We further examined whether KRAS sumoylation affected its ability to promote cell invasion. Tet293 cells stably transfected with KRASV12 or KRASV12/42R expression plasmid, along with parental cells, were subjected to transwell migration assay. We observed that compared with the parental control cells, significantly increased invasiveness was observed in Tet293-KRASV12 cells and that Tet293-KRASV12/42R cells exhibited greatly reduced transwell migration similar to that of parental cells (FIG. 5F and FIG. 5G). Consistent with these observation, transfection of KRASV12 expression plasmid, but not KRASV12/42R or vector, greatly promoted transwell migration of NIH3T3 cells (FIG. 5H). Moreover, addition of Dox to Tet293-KRASV12 cells, but not Tet293-KRASV12/42R cells, induced expression of Snail in a time-dependent manner (FIG. 5I). Combined, these observations strongly suggest that sumoylation plays an essential part in oncogenic activities of KRASV12.

6.5 SUMO-Resistant KRAS Mutant Compromises Tumor Development in Nude Mice

To further determine whether sumoylation played an essential role in tumor development caused by oncogenic activation of KRAS, we carried out mouse xenograft experiments by inoculating nude mice with cells expressing either KRASV12 or its SUMO-resistant mutant (KRASV12/42R). We observed that nude mice subcutaneously injected with cells expressing both KRASV12 and KRASV12/42R developed tumors (FIG. 6A). However, tumors formed from KRASV12-expressing cells were significantly larger than those from cells expressing KRASV12/42R (FIGS. 6A and 6B), strongly suggesting that sumoylation-resistant KRAS mutant displays a weakened oncogenic activity compared with KRASV12 counterpart. Consistent with this notion, cell proliferation markers including p-AKT, Ki-67, and PCNA were expressed at much higher levels in KRASV12-expressing tumors than those of KRASV12/42R-expressing tumors (FIG. 6C).

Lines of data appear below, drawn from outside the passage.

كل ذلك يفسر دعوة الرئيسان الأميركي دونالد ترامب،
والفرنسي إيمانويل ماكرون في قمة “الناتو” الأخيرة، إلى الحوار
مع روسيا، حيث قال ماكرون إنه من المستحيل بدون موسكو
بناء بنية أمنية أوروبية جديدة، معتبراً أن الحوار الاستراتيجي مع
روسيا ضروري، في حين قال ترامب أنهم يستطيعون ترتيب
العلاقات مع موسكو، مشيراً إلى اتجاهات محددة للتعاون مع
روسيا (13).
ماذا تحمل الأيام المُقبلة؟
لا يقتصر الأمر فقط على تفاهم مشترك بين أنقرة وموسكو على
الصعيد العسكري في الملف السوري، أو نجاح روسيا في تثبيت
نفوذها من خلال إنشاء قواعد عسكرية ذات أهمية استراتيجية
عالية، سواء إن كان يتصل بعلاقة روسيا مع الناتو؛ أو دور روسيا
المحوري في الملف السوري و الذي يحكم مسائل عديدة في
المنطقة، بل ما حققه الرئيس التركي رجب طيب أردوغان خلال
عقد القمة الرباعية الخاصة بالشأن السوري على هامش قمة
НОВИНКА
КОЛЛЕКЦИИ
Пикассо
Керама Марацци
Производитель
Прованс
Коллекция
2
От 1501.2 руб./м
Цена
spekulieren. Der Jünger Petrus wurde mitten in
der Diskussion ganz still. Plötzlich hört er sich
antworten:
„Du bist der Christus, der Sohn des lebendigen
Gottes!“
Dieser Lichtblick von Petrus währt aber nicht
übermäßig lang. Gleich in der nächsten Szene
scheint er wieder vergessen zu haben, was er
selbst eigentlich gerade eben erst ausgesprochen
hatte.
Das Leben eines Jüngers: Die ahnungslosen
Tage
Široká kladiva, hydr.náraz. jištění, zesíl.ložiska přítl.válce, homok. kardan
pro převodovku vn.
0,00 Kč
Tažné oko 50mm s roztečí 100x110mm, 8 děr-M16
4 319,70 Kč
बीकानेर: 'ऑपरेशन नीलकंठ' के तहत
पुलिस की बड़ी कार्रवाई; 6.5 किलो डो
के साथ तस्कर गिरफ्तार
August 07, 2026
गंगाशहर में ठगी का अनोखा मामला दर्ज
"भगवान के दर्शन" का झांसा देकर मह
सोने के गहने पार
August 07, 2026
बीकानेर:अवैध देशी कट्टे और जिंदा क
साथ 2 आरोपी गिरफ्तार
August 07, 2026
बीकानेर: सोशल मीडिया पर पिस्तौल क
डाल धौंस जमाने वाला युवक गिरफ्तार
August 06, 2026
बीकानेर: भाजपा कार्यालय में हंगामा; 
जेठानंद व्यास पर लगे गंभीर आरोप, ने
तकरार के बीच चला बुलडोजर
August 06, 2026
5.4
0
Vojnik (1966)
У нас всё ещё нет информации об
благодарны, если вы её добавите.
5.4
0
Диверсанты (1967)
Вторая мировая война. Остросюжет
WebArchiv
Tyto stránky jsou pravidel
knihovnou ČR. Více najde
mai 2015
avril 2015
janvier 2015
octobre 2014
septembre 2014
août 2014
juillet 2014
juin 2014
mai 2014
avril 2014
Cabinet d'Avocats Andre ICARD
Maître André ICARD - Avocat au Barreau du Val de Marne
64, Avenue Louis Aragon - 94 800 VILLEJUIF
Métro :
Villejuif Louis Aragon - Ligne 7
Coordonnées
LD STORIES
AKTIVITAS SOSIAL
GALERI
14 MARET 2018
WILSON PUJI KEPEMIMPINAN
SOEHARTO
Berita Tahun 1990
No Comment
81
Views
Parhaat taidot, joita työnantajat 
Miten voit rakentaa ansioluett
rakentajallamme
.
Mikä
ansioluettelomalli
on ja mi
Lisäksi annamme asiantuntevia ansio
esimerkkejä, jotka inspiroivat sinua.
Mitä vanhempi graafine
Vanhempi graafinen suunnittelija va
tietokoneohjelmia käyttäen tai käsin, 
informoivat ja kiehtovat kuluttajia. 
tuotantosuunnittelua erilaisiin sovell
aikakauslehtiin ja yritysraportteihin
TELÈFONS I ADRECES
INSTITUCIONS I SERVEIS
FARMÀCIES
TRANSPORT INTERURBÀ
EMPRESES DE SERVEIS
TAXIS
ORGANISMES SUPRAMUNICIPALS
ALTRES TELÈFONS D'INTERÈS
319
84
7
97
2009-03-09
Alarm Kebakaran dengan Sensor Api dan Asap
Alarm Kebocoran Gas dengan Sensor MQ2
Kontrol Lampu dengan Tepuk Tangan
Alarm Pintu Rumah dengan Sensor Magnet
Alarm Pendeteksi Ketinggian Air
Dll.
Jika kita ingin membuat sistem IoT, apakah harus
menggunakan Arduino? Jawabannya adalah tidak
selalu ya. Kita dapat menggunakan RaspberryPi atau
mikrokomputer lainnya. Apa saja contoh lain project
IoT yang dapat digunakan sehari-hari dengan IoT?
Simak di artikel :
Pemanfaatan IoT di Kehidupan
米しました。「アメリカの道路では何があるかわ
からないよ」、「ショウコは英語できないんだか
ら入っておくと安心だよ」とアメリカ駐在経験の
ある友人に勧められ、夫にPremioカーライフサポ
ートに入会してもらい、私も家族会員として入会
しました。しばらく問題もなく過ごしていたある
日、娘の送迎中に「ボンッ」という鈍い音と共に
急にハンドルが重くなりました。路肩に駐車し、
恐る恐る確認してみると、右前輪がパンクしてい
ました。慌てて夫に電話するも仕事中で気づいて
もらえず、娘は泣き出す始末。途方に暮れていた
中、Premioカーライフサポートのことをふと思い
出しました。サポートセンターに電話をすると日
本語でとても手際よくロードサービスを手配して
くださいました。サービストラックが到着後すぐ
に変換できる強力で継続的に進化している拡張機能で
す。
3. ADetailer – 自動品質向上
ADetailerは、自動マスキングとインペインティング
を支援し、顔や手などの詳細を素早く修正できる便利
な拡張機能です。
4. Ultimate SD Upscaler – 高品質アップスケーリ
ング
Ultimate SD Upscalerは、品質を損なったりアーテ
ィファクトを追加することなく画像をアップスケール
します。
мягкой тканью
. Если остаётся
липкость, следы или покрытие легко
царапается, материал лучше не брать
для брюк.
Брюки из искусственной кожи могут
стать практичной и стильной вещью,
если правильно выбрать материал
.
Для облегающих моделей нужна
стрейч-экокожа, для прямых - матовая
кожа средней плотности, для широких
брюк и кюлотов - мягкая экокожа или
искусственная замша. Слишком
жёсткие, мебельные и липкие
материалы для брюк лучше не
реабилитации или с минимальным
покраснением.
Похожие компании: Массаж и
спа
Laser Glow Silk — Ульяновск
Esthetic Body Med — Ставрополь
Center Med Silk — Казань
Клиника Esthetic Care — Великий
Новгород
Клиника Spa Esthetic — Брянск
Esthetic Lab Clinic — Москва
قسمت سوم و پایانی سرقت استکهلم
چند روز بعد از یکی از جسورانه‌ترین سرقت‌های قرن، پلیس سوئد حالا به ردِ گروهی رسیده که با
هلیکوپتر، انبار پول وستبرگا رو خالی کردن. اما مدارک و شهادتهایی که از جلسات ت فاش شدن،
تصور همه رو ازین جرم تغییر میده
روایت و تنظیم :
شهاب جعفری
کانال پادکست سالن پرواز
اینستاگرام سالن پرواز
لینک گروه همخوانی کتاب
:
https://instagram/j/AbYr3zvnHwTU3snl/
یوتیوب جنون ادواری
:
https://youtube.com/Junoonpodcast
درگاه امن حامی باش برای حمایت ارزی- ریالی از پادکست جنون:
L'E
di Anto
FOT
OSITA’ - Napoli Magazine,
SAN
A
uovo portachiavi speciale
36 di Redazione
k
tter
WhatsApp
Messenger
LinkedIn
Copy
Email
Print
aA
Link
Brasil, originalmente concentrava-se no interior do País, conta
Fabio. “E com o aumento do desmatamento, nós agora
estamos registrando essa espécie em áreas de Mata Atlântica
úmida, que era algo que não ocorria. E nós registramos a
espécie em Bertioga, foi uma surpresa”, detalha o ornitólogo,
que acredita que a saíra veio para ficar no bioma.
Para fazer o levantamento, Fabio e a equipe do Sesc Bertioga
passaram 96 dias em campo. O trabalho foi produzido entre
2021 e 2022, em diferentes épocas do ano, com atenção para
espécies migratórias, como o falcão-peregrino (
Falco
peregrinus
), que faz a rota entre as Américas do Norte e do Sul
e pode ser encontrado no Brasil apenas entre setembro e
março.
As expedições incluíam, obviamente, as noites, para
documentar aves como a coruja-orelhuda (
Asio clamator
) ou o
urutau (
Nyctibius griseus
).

6.6 SUMO Inhibitor Blocks Cell Migration in KRAS-Dependent Manner

RAS proteins were the first, and remain the best-studied, oncoproteins. However, to date no compounds that target RAS have been approved for clinic applications for cancer treatment. As a proof-of-principle study, we next determined whether 2-D08 that blocks RAS sumoylation (FIG. 2A) would suppress tumor cell migration in a KRAS-dependent manner. Wound-healing assays revealed that oncogenic KRAS substantially promoted pancreatic cancer cell migration whereas the sumoylation-resistant mutant suppressed cell migration in both WT KRAS and oncogenic KRAS (KRASV12) (FIGS. 7A & 7C). Gene transfection was efficient as revealed by high levels of expression of co-transfected GFP in these cells. Treatment with 2-D08, a SUMO E2 inhibitor (Ref 35), blocked MiaPaCa-2 cell migration in a concentration-dependent manner (FIG. 7B & 7D). However, 2-D08 did not have an effect on inhibiting cell migration of BxPC-3 cells that harbor no KRAS mutation. Moreover, treatment of MiaPaCa-2 cells with 2-D08 suppressed expression of ZEB1/TCF8 (a gene product positively associated with cell migration and EMT transition) whereas it promoted expression of ZO-1 (a gene product whose expression is negatively associated with cell proliferation and migration) (FIG. 7E). These results suggest that sumoylation in general and KRAS sumoylation in particular can be explored as a potential new target for anticancer drug development.

6.7 RAS Sumoylation and Downstream Signaling

RAS proteins are among the most potent oncogenic gene products, which directly impact upon the MAP kinase signaling pathway. In this study, we report for the first time that RAS proteins can be modified by sumoylation and that sumoylation is important for the activation of RAS proteins and its downstream signaling, and oncogenic activities. We have observed that there are several salient features of RAS sumoylation. (1) All three isoforms of RAS proteins (HRAS, KRAS and NRAS) are sumoylated; (2) SUMO3, but not SUMO1 or SUMO2, is conjugated to RAS proteins; (3) sumoylation occurs on a single lysine residue (K42) as mutation of this residue into arginine largely abolishes its sumoylation; (4) RAS sumoylation is a general phenomenon, occurring in all cell types that are examined; (5) Moreover, RAS sumoylation greatly impacts on its activity. Expression of sumoylation-resistant KRAS significantly suppresses cell migration and invasion hi vitro and tumorigenesis hi vivo.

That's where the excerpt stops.